I don't use the term "White supremacist" therefore to refer to explicit advocacy of the White Race, but more when it is used implicity without direct reference to inequality which are a legacy of the past. It is not meant as an insult, but merely trying to read between the lines to see the "invisble" racism that liberal notions of "equality before the law" perpetuate. there is a strange way in which the definition of "humanity" almost always means white people everyone else gets erased from the picture.
There is a large difference between "equality before the law" and "equality of outcome". The notion of "equality before the law" conceals large socio-economic inequalities along racial lines. "equality of outcome" does not- but as many liberals will point out, could create its own problems. The issue is that "equal" distribution can be based on the former, implies that the market distributes resources based on purchasing power. (I would assume) that most refugges and immigrants are not wealthy, and therefore that they are not in a position to secure access to resources on their own. If I don't take that into account I would help perpetuate pre-existing racial inequalities between locals and immigrants/refugees.

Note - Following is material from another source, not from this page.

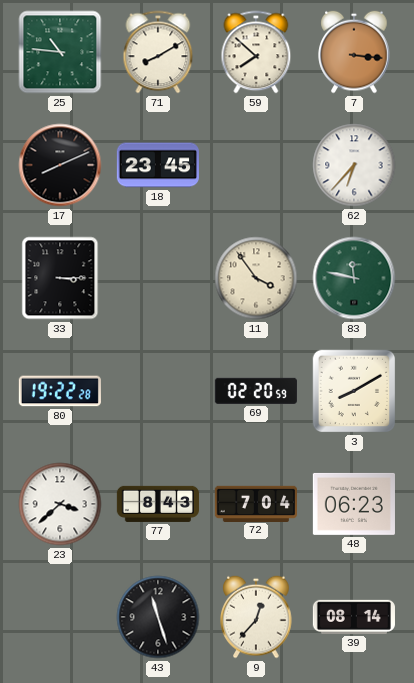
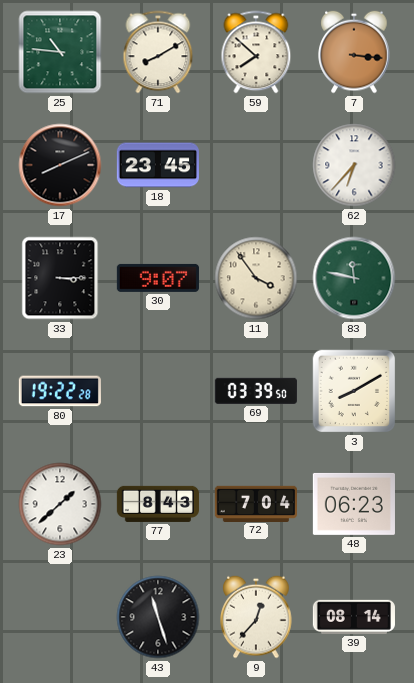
30: none -> 9:07
69: 02:20 -> 03:39
23: 3:38 -> 1:38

@Laika Once again I must question your highly generalised answer to a specific statement - "I'd hazard a guess that it is more likely, that immigrant and refugee populations will be denied their human rights rather than locals by taking up residence in a new country." I was not talking about human rights in general but the specific right to a fair share of the space available. In Britain we have been doing it for decades eg Basildon, Milton Keynes etc. Why not apply the same thinking to internationalism.
"fairness" is a sort of nonesense phrase used in politics, which means whatever people willl consent to. So a "fair" share will depend not on the needs of the people, but on the power they have to assert their rights and satisfy their needs. Again, this perpetuates inequalities along the lines of those who already have the power and the wealth. That is a particular problem for internationalism as a "fair" international compromise may well not be sufficient to gaurentee the needs of the people affected.
You're specific point on creating space for refugees/immigrants in Basildon and Milton Keynes in the UK, is not something I know anything about. so you're more than welcome to expand on that.
Yes the west has caused most of this but 'is the west collectively reaping the whirl wind' I think not. Ref the present refugee crisis, countries are quick to quote how many people they took in but this is irrelevant without looking at how much space is available. Where as a refugee would you prefer, some slum in Liverpool or a ranch in Wyoming?
I think a refugee would prefer not to have been made a refugee but I wonder whether I am the person to make that call. Perhaps it is a little nationalistic in thinking people have a tie to their country and their home, but anything we do now, is really a sticking plaster to the on-going problems back in Syria and Iraq. The West is privallaged in having stable liberal, democratic regiemes and a relatively affluent (if financially and psychologically stressed) middle class. That wealth was developed, not just by industrialisation, but by centuries of forcibly creating access to markets by conquest and imposing western systems onto them. the ultimate goal must be to develop those countries and that would stem the tide of refugees at their source. A pipe dream perhaps, but no matter how much we fulfil our duty to the refugees (as we should), we still have a duty help societies develop to a point where they don't create refugees.
I have deep reservations when the notion of "over-population" is used as it almost always has racist connotations. Thomas Malthus himself made some very assumptions in how he treated the birthrate as leading to expoential growth in population due to people's inability to control their reproductive activities. Over-population threfore often comes up in relation to right-wing politics, and I would include the environmental movement in that. I strongly suspect there's more than a little self-contradiction between the anti-imperialism and the "humanitarianism" in the last paragraph, as I haven't worked that out very well. nation-states create the illusion of a "seperate but equal" world community, when it is far from otherwise. facts and figures are very welcome as the immigration issue gets so blown out of proprtion in the media to appeal to people's prejudices and parties like UKIP thrive on the ignorance and fear of the issue. I wish I knew more.